# Am I able to work at two Targets at once?



## anakinskywalker (Dec 10, 2021)

Don’t want to get into any details. I currently live in California and moved here a year ago. I live here with my SO, but I am wanting to move back home to be with family and also come visit here when I’m able to, I am on demand here so I know you only have to work once every 6 months, am I at all able to do on demand at another Target as well as the one I work at now? Thanks in advance.
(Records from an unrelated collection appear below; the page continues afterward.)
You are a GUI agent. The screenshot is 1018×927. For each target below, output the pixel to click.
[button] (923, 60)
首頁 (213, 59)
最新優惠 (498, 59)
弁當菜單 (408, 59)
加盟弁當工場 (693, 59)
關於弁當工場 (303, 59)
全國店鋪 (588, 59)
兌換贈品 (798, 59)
Just wanted to see if anyone knows here.


----------



## Rarejem (Dec 10, 2021)

College students at our store work at 2 different Targets, so I'd guess yes


----------



## anakinskywalker (Dec 11, 2021)

Rarejem said:


> College students at our store work at 2 different Targets, so I'd guess yes


that’s right, same with my store. i’ll talk with my HR thanks!


----------



## MrT (Dec 11, 2021)

There are future plans for you to be able to pick up shifts at other stores but who knows when that will happen


----------



## Planosss enraged (Dec 11, 2021)

MrT said:


> There are future plans for you to be able to pick up shifts at other stores but who knows when that will happen


Just OD tms or everyone?


----------



## MrT (Dec 11, 2021)

Planosss enraged said:


> Just OD tms or everyone?


I believe its everyone.  Idr exactly but i know it was apart of the training when they rolled out the mytime app.


----------